'''
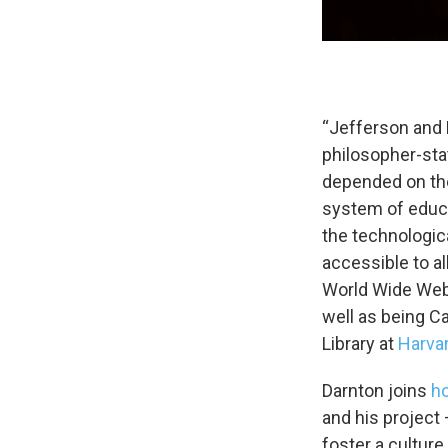
Email Li
WK
“Jefferson and 
WKN
philosopher-sta
WKN
depended on the
system of educa
By submittin
Cordova, TN,
the technologica
the SafeUnsu
accessible to a
World Wide Web
well as being Ca
Library at
Harva
Darnton joins
h
and his project
foster a cultur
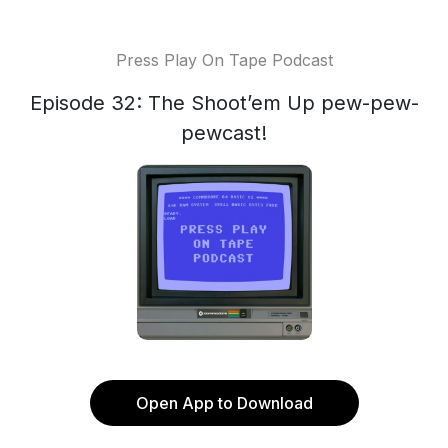
Press Play On Tape Podcast
Episode 32: The Shoot’em Up pew-pew-
pewcast!
Open App to Download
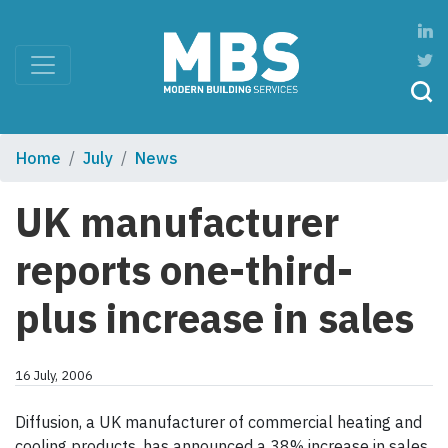
Home
July
News
UK manufacturer
reports one-third-
plus increase in sales
16 July, 2006
Diffusion, a UK manufacturer of commercial heating and
cooling products, has announced a 38% increase in sales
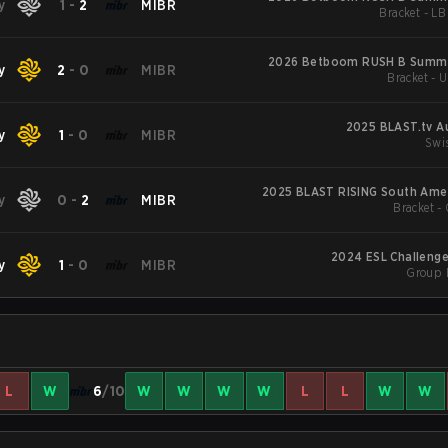
y
1
-
2
MIBR
Bracket - LB
2026 Betboom RUSH B Summi
y
2
-
0
MIBR
Bracket - 
2025 BLAST.tv A
y
1
-
0
MIBR
Swi
2025 BLAST RISING South Amer
y
0
-
2
MIBR
Bracket - 
2024 ESL Challenge
y
1
-
0
MIBR
Group 
L
W
6
/10
W
W
W
W
L
L
W
W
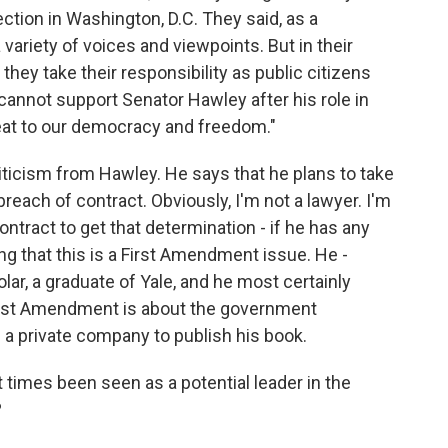
ection in Washington, D.C. They said, as a
a variety of voices and viewpoints. But in their
they take their responsibility as public citizens
 cannot support Senator Hawley after his role in
eat to our democracy and freedom."
riticism from Hawley. He says that he plans to take
 breach of contract. Obviously, I'm not a lawyer. I'm
ontract to get that determination - if he has any
ing that this is a First Amendment issue. He -
lar, a graduate of Yale, and he most certainly
First Amendment is about the government
g a private company to publish his book.
 times been seen as a potential leader in the
?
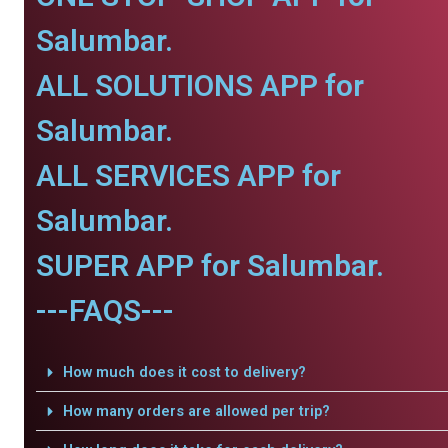
Salumbar.
ALL SOLUTIONS APP for
Salumbar.
ALL SERVICES APP for
Salumbar.
SUPER APP for Salumbar.
---FAQS---
How much does it cost to delivery?
How many orders are allowed per trip?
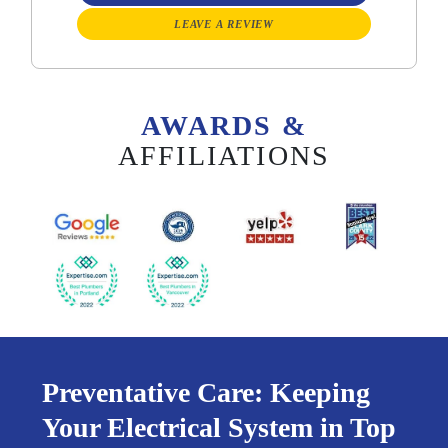
LEAVE A REVIEW
AWARDS &
AFFILIATIONS
Preventative Care: Keeping
Your Electrical System in Top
'''
Work required: Lines containing the word "that" must be found in the data above and copied.

Response to this exercise:
riticism from Hawley. He says that he plans to take
ontract to get that determination - if he has any
ing that this is a First Amendment issue. He -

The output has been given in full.